Our results also revealed a time-dependent correlation between ROS production and the induction of apoptosis in HeLa cells. For example, higher levels of ROS were present in RQ-treated samples than in control samples at 6 h post-treatment, reflecting early oxidative stress induction, which is known to trigger apoptosis. The data presented in Figure 2 indicate that the increase in apoptosis continues further in the RQ-treated group at 24 h postexposure; hence, the apoptotic action clearly occurred as a delayed response following initial ROS generation detected in the 6 h postexposure cell population.

3.4. Assessment of the Mitochondrial Membrane Potential (Δψm)

The effects of the combination of RQ and RQN on the Δψm of the mitochondrial membrane potential in HeLa cells were analyzed via Rhodamine 123 staining.

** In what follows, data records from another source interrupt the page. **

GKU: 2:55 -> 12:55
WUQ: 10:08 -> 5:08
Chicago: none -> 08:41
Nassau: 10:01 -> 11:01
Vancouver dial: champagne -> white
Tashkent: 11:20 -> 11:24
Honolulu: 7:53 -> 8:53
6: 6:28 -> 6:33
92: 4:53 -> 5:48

Strong Rh123 fluorescence, indicating intact mitochondrial membrane potential, was observed in the control group. In contrast, a moderate decrease in fluorescence at 24, 48, and 72 h was induced by the combination of the drug RQ, resulting in gradual depolarization of the mitochondrial membrane potential. Notably, there was a greater decrease in Rh123 fluorescence, especially at 48 h, with the combination of RQN, reflecting a more pronounced disruption of the Δψm associated with enhanced mitochondrial depolarization (Figure 5).

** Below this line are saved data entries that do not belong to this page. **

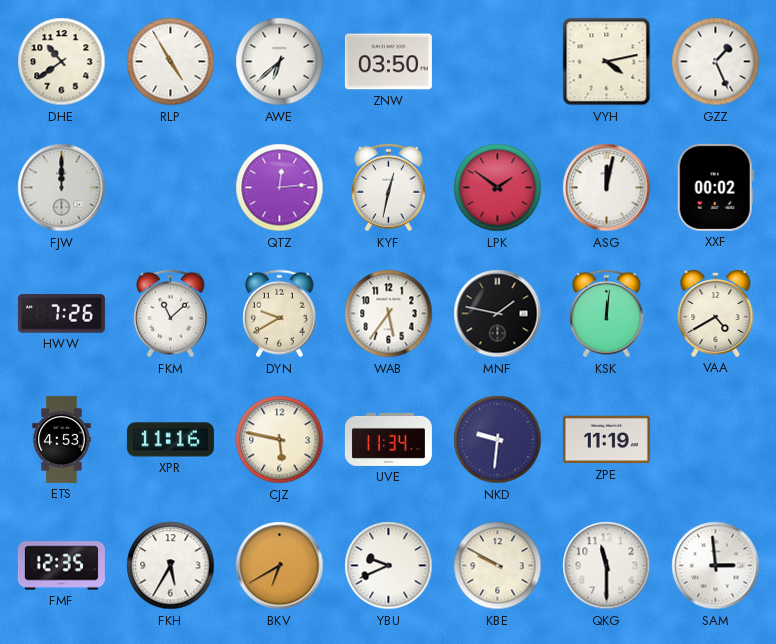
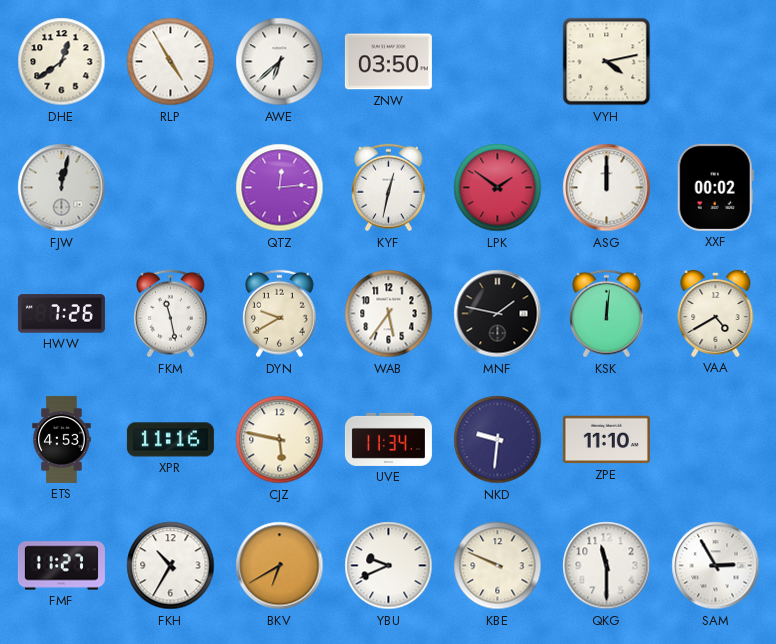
DHE: 10:39 -> 12:39
GZZ: 1:26 -> none
FJW: 12:00 -> 12:02
ASG: 12:02 -> 12:00
FKM: 11:08 -> 11:28
ZPE: 11:19 -> 11:10
FMF: 12:35 -> 11:27
FKH: 5:35 -> 10:35
KBE: 9:50 -> 9:49
SAM: 2:59 -> 2:55
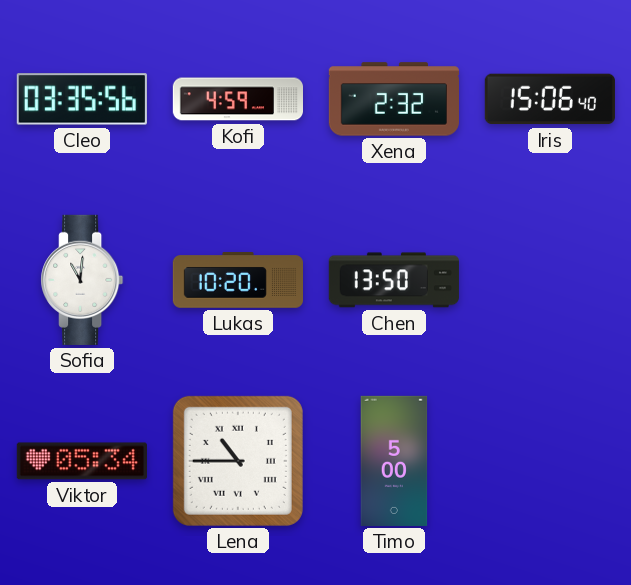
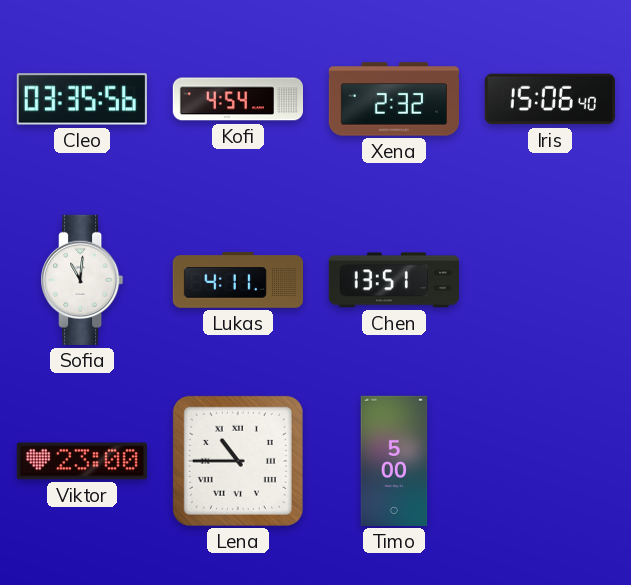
Kofi: 4:59 -> 4:54
Lukas: 10:20 -> 4:11
Chen: 13:50 -> 13:51
Viktor: 05:34 -> 23:00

3.5. Inhibition of Cell Migration by RQ and RQN Treatment

The wound healing assay results suggested that, compared with the untreated control, the RQ and RQN treatments hindered the migratory properties of the HeLa cells. Among the control cells, the wounds were almost occluded at 48 h postscratch, indicating that the degree of cell migration was high. On the other hand, the RQ-treated cells migrated at a lower rate and thus showed only partial occlusion of the wound. Furthermore, compared with no treatment, RQN treatment reduced cell migration, with a notably larger residual wound area after 48 h. This finding was confirmed below, as the relative cell migration rates in the RQ and RQN groups were significantly lower than those in the control group at p < 0.05 (RQ) and p < 0.001 (RQN), respectively. The results revealed that under both treatments, while reducing cell migration, RQN had a much stronger inhibitory effect than RQ did (Figure 6).

3.6. RQ and RQN Modulate Autophagy Through Differential Regulation of Beclin1, P62, and LC3

The expression of the autophagy markers Beclin1, P62, and LC3 was determined by Western blotting and real-time PCR in HeLa cells treated with RQ and RQN. Both the mRNA and protein levels of Beclin1 were significantly increased after the treatment of HeLa cells with RQN, specifically 24 h after the treatment. Beclin1 protein and mRNA levels were significantly greater in RQN-treated cells at 24 h than in RQ-treated and control cells, whereas at 72 h, the levels decreased. In contrast, Beclin1 expression was weakly affected by RQ at these time points. As shown in Figure 7, these results show that RQN transiently, but significantly, upregulates Beclin1, which reflects increased autophagic activity in the early phase after treatment. The protein levels of the autophagy-related protein P62 and the mRNA expression of LC3 were examined in HeLa cells treated for 24, 48, and 72 h with either RQ or RQN. Western blot analysis revealed that P62 protein expression in both the RQ and RQN groups was significantly lower than that in the control group, with the most pronounced effect occurring at 24 h (p < 0.0001) (Figures 8(a) and 8(b)). RT-PCR data revealed consistent downregulation of P62 mRNA levels in RQ- and RQN-treated cells at all the considered times, although RQN alone transiently upregulated P62 expression at 72 h (p < 0.05) (Figure 8(c)). LC3 mRNA expression was highly upregulated in both RQ- and RQN-treated cells, which is characteristic of the induction of autophagy, compared with the control. RQN caused a greater increase in LC3 expression at 24 and 48 h, indicating its stronger autophagic effect (p < 0.0001) (Figure 8(d)). These results suggest that RQ and RQN modulate autophagy through the upregulation of Beclin1 protein expression, the expression of LC3, and the downregulation of P62 protein expression. RQN resulted in a greater and more sustained increase in autophagic activity.